## [Collected data]
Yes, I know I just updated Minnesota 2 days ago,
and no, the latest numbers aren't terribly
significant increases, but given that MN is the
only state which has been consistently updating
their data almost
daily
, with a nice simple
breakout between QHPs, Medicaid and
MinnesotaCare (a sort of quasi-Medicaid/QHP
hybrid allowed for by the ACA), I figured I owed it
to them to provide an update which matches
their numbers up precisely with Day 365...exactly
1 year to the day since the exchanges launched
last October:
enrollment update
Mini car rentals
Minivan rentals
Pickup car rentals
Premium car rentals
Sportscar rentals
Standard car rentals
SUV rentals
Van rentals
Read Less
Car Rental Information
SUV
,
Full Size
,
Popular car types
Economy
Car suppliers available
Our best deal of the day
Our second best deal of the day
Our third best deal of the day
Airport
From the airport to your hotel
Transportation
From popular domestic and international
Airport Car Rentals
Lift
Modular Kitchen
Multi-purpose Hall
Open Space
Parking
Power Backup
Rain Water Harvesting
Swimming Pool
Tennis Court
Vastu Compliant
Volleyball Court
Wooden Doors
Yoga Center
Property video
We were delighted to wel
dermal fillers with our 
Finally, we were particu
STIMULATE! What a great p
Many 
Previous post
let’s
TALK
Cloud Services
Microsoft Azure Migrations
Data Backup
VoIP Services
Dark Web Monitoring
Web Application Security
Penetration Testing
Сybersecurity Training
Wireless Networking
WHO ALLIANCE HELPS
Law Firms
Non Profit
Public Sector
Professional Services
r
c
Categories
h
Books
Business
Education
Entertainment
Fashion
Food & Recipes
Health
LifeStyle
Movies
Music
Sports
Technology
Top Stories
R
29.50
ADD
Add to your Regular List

## [DIRECTIONS]
The answer should consist of every record above, copied exactly.

## [SOLUTION FOR THIS TASK]
Yes, I know I just updated Minnesota 2 days ago,
and no, the latest numbers aren't terribly
significant increases, but given that MN is the
only state which has been consistently updating
their data almost
daily
, with a nice simple
breakout between QHPs, Medicaid and
MinnesotaCare (a sort of quasi-Medicaid/QHP
hybrid allowed for by the ACA), I figured I owed it
to them to provide an update which matches
their numbers up precisely with Day 365...exactly
1 year to the day since the exchanges launched
last October:
enrollment update
Mini car rentals
Minivan rentals
Pickup car rentals
Premium car rentals
Sportscar rentals
Standard car rentals
SUV rentals
Van rentals
Read Less
Car Rental Information
SUV
,
Full Size
,
Popular car types
Economy
Car suppliers available
Our best deal of the day
Our second best deal of the day
Our third best deal of the day
Airport
From the airport to your hotel
Transportation
From popular domestic and international
Airport Car Rentals
Lift
Modular Kitchen
Multi-purpose Hall
Open Space
Parking
Power Backup
Rain Water Harvesting
Swimming Pool
Tennis Court
Vastu Compliant
Volleyball Court
Wooden Doors
Yoga Center
Property video
We were delighted to wel
dermal fillers with our 
Finally, we were particu
STIMULATE! What a great p
Many 
Previous post
let’s
TALK
Cloud Services
Microsoft Azure Migrations
Data Backup
VoIP Services
Dark Web Monitoring
Web Application Security
Penetration Testing
Сybersecurity Training
Wireless Networking
WHO ALLIANCE HELPS
Law Firms
Non Profit
Public Sector
Professional Services
r
c
Categories
h
Books
Business
Education
Entertainment
Fashion
Food & Recipes
Health
LifeStyle
Movies
Music
Sports
Technology
Top Stories
R
29.50
ADD
Add to your Regular List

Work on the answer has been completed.